BENTENG, BE – Gubernur Bengkulu, H. Junaidi Hamsyah, S.Ag.M.Pd meminta agar Pemkab menutup warung remang-remang, disaat memasuki Bulan Suci Ramadhan saat ini. Karena, keberadaan warung remang – remang dirasakan bisa menganggu umat muslim dalam menjalankan ibadah puasa ini. Warung remang-remang yang dimaksud gubernur itu seperti warung remang – remang dikawasan objek wisata liku Sembilan Kecamatan Taba Penanjung, Sungai Suci Kecamatan Pondok Kelapa dan lainnya.
“Jika warung remang – remang ini ditutup sementara maka akan menambah kekhusukan bagi umat muslim menjalankan ibadah puasanya,” ungkap Gubernur disela menghadiri acara hari jadi Kabupaten Benteng kemarin.
Oleh sebab itu, sambung gubernur, para pemerintah daerah (Pemda) Benteng ini hendaknya segera mengeluarkan surat edaran pada pemilik warung remang – remang tersebut, agar mereka menutup sementara warungnya. Dengan demikian, para pemilik warung remang – remang akan mengerti, mengetahui serta mematuhi surat edaran tersebut. ” Jika di kota, Satpol PP-nya gencar melakukan razia, saya minta di Benteng begitu juga,” terangnya.
Wakil Bupati Benteng, Muhamad Sabri, S.Sos menyambut baik instruksi dari Gubernur Junaidi ini. Pemkab kata Wabup segera mengeluarkan surat edaran penutupan sementara warung remang – remang tersebut. Karena, hal itu memang dirasakan sangat penting, demi kelancaran ibadah puasa bagi umat muslim di Benteng. “Kita siap menutup sementara warung remang – remang itu,” tegasnya.
Ia menambahkan, tak hanya warung remang – remang saja yang diminta tutup sementara.

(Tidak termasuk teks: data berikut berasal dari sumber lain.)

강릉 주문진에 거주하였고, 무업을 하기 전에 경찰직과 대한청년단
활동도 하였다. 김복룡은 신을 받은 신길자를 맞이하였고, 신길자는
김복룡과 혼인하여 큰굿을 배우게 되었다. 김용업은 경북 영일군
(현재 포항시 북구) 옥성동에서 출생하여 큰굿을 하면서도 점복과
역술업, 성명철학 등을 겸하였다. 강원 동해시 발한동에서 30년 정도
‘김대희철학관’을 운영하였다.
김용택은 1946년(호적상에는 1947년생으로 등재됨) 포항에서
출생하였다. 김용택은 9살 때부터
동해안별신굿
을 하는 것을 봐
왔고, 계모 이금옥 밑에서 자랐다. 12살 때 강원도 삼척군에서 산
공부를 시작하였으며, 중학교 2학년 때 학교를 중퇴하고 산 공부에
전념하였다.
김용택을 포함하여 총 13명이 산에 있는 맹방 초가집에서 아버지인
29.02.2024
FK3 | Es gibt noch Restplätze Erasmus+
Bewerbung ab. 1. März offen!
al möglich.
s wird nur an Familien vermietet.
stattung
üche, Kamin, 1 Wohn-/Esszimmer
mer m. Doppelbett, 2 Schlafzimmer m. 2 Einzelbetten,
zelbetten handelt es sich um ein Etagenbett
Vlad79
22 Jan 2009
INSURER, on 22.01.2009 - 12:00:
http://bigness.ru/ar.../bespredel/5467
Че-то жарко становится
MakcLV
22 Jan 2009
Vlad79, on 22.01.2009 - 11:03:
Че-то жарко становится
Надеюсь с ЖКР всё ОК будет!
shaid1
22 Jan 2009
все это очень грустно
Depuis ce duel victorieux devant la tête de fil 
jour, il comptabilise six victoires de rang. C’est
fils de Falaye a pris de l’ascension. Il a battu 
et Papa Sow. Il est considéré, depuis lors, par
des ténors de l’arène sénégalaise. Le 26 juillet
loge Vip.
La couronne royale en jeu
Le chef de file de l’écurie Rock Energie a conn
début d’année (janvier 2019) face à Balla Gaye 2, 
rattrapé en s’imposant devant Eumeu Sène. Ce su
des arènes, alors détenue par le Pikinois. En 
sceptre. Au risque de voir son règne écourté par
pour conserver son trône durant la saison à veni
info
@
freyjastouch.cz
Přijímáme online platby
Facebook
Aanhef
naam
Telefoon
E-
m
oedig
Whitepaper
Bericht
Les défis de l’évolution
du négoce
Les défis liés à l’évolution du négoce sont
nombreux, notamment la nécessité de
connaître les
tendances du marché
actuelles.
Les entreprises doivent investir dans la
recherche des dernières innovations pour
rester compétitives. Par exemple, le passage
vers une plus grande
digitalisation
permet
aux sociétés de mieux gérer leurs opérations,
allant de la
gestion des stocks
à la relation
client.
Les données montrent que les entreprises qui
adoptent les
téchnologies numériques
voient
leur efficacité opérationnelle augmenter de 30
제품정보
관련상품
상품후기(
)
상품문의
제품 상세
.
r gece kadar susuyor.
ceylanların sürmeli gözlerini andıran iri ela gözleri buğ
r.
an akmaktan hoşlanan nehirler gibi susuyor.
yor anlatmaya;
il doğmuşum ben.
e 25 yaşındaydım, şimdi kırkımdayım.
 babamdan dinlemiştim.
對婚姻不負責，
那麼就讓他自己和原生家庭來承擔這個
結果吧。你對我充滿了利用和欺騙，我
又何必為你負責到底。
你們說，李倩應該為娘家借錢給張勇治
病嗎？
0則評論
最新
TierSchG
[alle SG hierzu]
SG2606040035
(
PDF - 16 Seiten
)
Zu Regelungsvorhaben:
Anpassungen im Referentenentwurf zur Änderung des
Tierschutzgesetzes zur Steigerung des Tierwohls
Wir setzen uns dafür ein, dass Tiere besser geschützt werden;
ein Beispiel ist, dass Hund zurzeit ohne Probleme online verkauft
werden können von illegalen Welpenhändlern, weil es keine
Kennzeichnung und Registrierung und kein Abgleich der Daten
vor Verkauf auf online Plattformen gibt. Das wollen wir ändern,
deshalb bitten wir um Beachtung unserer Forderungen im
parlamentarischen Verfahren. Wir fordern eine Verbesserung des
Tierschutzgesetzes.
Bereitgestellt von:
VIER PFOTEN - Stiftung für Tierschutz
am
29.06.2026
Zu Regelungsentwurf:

Rumah makan juga diminta tidak buka secara terang – terangan. Walupun tetap buka hendaknya diberi tirai penutup. Pengelola rumah makan kata Wabup tetap bisa membuka usahanya, dari sore hingga malam hari menjelang sahur. Asalkan menghormati umat muslim yang berpuasa, dengan memasang tirai di warung makannya tersebut.
“Tujuannya, agar ibadah puasa yang sebentar lagi kita jalankan lebih khusuk,” pungkasnya. (**)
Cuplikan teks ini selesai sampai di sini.